Adrian. Instead of just trying to hit a target development time, I am hoping you’ll start to build time/contrast charts from all the testing you are doing.
Then you can be flexible determining development times for different purposes.
There’s a set people like to test, I can’t remember the sequence right now. Something like a minute or two apart for the quickest times and then spread out further as developing time gets longer.

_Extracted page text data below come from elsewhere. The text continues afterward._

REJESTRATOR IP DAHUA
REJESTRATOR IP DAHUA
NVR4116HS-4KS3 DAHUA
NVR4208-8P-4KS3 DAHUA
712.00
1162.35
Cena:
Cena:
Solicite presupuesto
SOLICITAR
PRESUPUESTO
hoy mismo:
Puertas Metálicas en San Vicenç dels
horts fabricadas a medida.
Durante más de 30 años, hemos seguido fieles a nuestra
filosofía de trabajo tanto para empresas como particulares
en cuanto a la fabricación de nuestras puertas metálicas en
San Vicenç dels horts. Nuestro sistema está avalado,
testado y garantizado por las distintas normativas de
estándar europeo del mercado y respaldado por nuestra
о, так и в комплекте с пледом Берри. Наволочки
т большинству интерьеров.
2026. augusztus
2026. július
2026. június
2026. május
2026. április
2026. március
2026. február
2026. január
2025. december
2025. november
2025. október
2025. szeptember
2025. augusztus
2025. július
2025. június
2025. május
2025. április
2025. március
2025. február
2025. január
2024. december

Something like 4, 6, 9, 13, 20
It sounds funny to hear you talk of gray values. @DREW WILEY where are you? Help me explain this. You should think of it as a whole trip to the mountains. Sometimes you go up the East side where the road just goes up from the get go (TMAX etc.) other times you go up the West side (Tri-X). The road starts in the foothills and goes gently until you see bear clover, then it takes a steep trajectory. The whole trip matters.

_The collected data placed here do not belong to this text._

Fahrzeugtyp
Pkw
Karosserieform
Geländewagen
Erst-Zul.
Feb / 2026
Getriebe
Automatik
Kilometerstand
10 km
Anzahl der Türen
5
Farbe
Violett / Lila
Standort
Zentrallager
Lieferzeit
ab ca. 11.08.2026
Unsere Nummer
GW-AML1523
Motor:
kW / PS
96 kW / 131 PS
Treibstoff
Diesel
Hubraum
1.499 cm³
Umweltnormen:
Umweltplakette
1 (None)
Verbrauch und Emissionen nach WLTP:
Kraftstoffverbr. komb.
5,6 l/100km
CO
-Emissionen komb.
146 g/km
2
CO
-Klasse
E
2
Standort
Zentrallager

So take any two points and find how far you go up in that distance. That’s your contrast as @Stephen Benskin says - that’s what matters. I really like Kodak’s CI (Contrast Index) because it looks at two points you are really going to use.
But you can use Gamma or Ilford’s measure, but what’s important is how steep the grade, not any one point.

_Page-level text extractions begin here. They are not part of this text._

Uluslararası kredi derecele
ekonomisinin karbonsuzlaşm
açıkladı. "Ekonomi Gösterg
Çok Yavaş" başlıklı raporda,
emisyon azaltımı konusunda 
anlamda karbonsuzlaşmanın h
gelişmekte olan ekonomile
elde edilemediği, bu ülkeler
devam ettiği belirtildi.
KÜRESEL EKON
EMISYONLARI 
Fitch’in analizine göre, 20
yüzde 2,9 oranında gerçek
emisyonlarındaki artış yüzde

Perhaps you misunderstood my post.
Contrast wise..., I have full shade on the underside of the building, with full afternoon sky and clouds.
Then if Vaughn brings you a box of film labeled N+1 and you know he wants to carbon print... You can work it out and develop for a time that will hit 1.21 he needs. Just a guess I don't know how much density range Vaughn needs but it's way more than I usually need.
I get the feeling you are aiming for a point of negative density of 0.72 for metered gray as an aim.
For a film correctly exposed at box speed and developed to normal contrast, yes. As previously stated, I also plan to chart other development times so ultimately there will be a family of curves for every film I can buy today.
Part of what I suspect may be causing some “churn” if you will is we use the data differently from each other. You use it primarily for zone work, I use it primarily to scan. Things that are important to you are less so to me, and things that I care about a lot doesn’t really register with you. If I can make it work for both then I’m happy to do so, however the number of people who send me film who can even tell me how they exposed and how they’d like it developed is infinitely small, and even fewer of those people actually want prints, so in some respects we’re going to be pretty far apart, as there are times where I break from what you’d expect to see from a zone system technique and do what gives me better results in a digital lab environment. There’s nothing wrong with either way, they serve different purposes.
There's no reason to compromise negatives for perceived scanning 'improvement' - any vaguely competent high end scanner (essentially anything other than a consumer grade flatbed) & any contemporary CMOS sensor is going to have no problems with a darkroom printable negative & can largely even handle those intended for alternative processes. In other words, aim the negatives for a darkroom print & they'll scan excellently.
I use Zone System vocabulary because it’s widely understood.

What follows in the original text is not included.